### WORK INSTRUCTIONS
Output the line with "Neue Klarinettentöne –" and every following line to the end of the material, exactly as they appear.

### RECORD SET
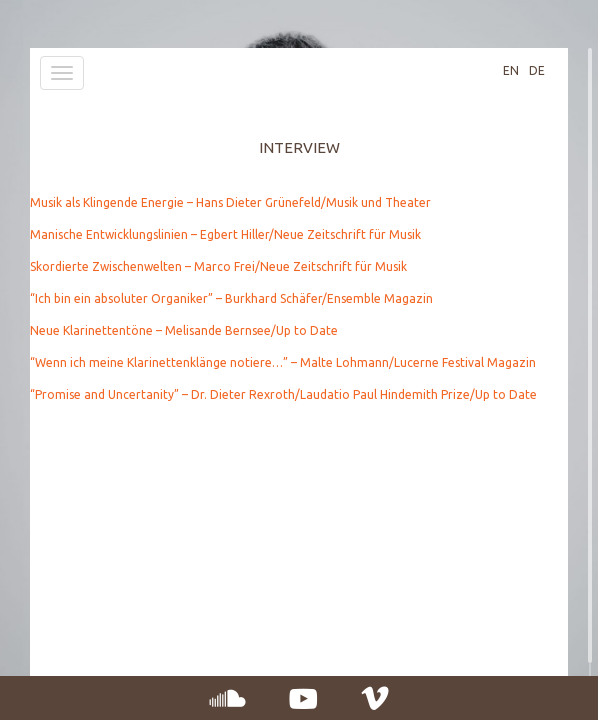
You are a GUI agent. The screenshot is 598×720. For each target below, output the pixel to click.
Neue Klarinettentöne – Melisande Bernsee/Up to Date (184, 330)
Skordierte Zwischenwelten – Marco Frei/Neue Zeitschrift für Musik (218, 266)
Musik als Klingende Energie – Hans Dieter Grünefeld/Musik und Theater (230, 202)
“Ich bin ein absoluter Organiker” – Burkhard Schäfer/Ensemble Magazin (231, 298)
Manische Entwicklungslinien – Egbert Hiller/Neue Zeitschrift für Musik (225, 234)
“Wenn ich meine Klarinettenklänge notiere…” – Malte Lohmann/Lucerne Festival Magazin (283, 362)
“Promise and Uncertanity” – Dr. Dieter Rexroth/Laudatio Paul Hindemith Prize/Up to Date (283, 394)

### TASK OUTPUT
Neue Klarinettentöne – Melisande Bernsee/Up to Date (184, 330)
Skordierte Zwischenwelten – Marco Frei/Neue Zeitschrift für Musik (218, 266)
Musik als Klingende Energie – Hans Dieter Grünefeld/Musik und Theater (230, 202)
“Ich bin ein absoluter Organiker” – Burkhard Schäfer/Ensemble Magazin (231, 298)
Manische Entwicklungslinien – Egbert Hiller/Neue Zeitschrift für Musik (225, 234)
“Wenn ich meine Klarinettenklänge notiere…” – Malte Lohmann/Lucerne Festival Magazin (283, 362)
“Promise and Uncertanity” – Dr. Dieter Rexroth/Laudatio Paul Hindemith Prize/Up to Date (283, 394)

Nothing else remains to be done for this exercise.